Remote Access and DB Authentication

It is better to enable authentication on MongoDB to make it more secure, and also to allow remote access.

On your server open the file: /etc/mongod.conf

Change the Binding IP to

bindIp: 127.0.0.1,10.11.12.13

With the second IP after the coma being the IP of your server where the API and mongo are installed. This will allow remote access to your MongoDB.

Add these lines in the conf file

security:
  authorization: "enabled"

This will prevent connecting without a username/password. You will instead need to use one of the users you created during Mongo Installation.

Important: Changing the binding IP will allow anyone to try to connect directly to your database from anywhere, as long as they have the password. It can be useful for development if you want to read your database from Mongo Canvas, but it is also an increased security risk. If you allow remote connection you should also setup your server firewall properly so that it blocks requests that don't come from your IP for the MongoDB port. See the Firewall section below.

Restart mongo to enable your conf changes

systemctl restart mongod

Make sure you didn't break anything by changing the config

systemctl status mongod

Now you can connect to your database from your PC, in Mongo Compass, using a string similar to this one

mongodb://[user]:[password]@[hosturl]:27017/[database]?authSource=admin

For Example

mongodb://root:123456789@survival-engine.com:27017/userdb?authSource=admin

The host URL can either be a domain or IP address.

Now also restart your NodeJS app to make sure it can still connect to Mongo.

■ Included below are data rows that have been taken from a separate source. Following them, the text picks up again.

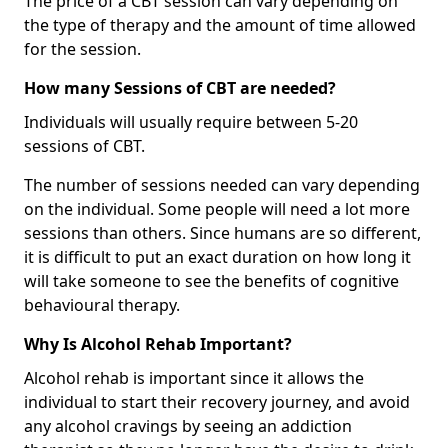
The price of a CBT session can vary depending on
the type of therapy and the amount of time allowed
for the session.
How many Sessions of CBT are needed?
Individuals will usually require between 5-20
sessions of CBT.
The number of sessions needed can vary depending
on the individual. Some people will need a lot more
sessions than others. Since humans are so different,
it is difficult to put an exact duration on how long it
will take someone to see the benefits of cognitive
behavioural therapy.
Why Is Alcohol Rehab Important?
Alcohol rehab is important since it allows the
individual to start their recovery journey, and avoid
any alcohol cravings by seeing an addiction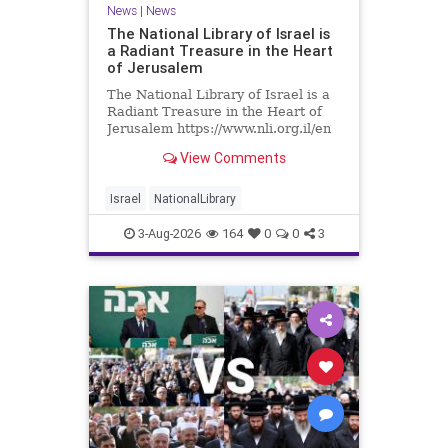
News
|
News
The National Library of Israel is
a Radiant Treasure in the Heart
of Jerusalem
The National Library of Israel is a
Radiant Treasure in the Heart of
Jerusalem https://www.nli.org.il/en
The National Library of Israel is a
View Comments
radiant treasure in the heart of
Jerusalem—a living celebration of
knowledge, heritage, and the
Israel
NationalLibrary
enduring human s
3-Aug-2026
164
0
0
3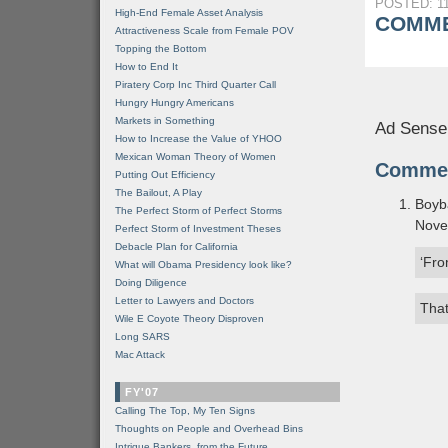
POSTED: 11
High-End Female Asset Analysis
COMME
Attractiveness Scale from Female POV
Topping the Bottom
How to End It
Piratery Corp Inc Third Quarter Call
Hungry Hungry Americans
Markets in Something
Ad Sense
How to Increase the Value of YHOO
Mexican Woman Theory of Women
Comme
Putting Out Efficiency
The Bailout, A Play
Boyb
The Perfect Storm of Perfect Storms
Nove
Perfect Storm of Investment Theses
Debacle Plan for California
‘Fro
What will Obama Presidency look like?
Doing Diligence
Letter to Lawyers and Doctors
That
Wile E Coyote Theory Disproven
Long SARS
Mac Attack
FY'07
Calling The Top, My Ten Signs
Thoughts on People and Overhead Bins
Intrigue Bankers, from the Future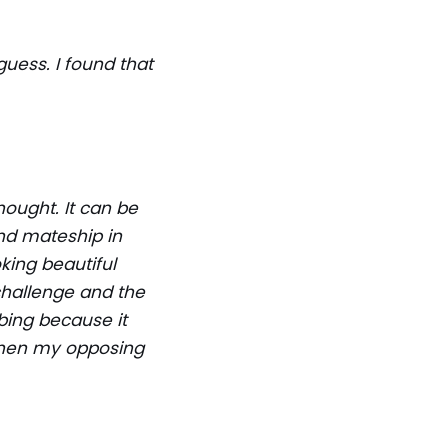
guess. I found that
ought. It can be
nd mateship in
oking beautiful
 challenge and the
bing because it
gthen my opposing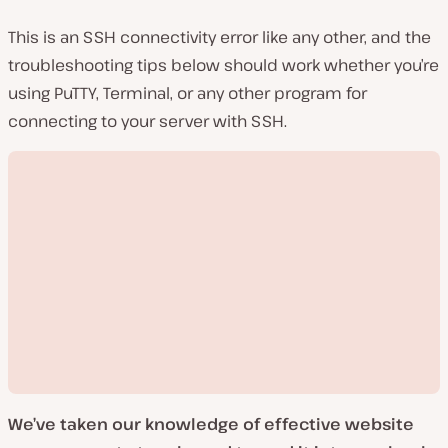
This is an SSH connectivity error like any other, and the
troubleshooting tips below should work whether you’re
using PuTTY, Terminal, or any other program for
connecting to your server with SSH.
We’ve taken our knowledge of effective website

When testing something you can start the app normally with node server.js to see the errors in console instead of using forever.

Firewall setup

It’s good to block the port you don’t use on your server, from the command line, you can run

ufw allow ssh
ufw allow http
ufw allow https
ufw enable

http will open port 80, and https will open port 443

And to check the status of your firewall:

ufw status

Be sure to always run allow ssh before enabling the firewall, otherwise you will lose your putty connection and won’t be able to connect anymore.

If you also want to open a direct access to MongoDB (to use in Mongo Compass), you can enable port 27017 but only for your IP address.

ufw allow from 1.2.3.4 to any port 27017

Important to replace 1.2.3.4 by your own external IP address.

27017 is the default port for Mongo so no need to change it.

It will open port 27017 but only for requests coming from your IP address. This can be really useful to read the Database on your PC for development, you can turn off the access when going live.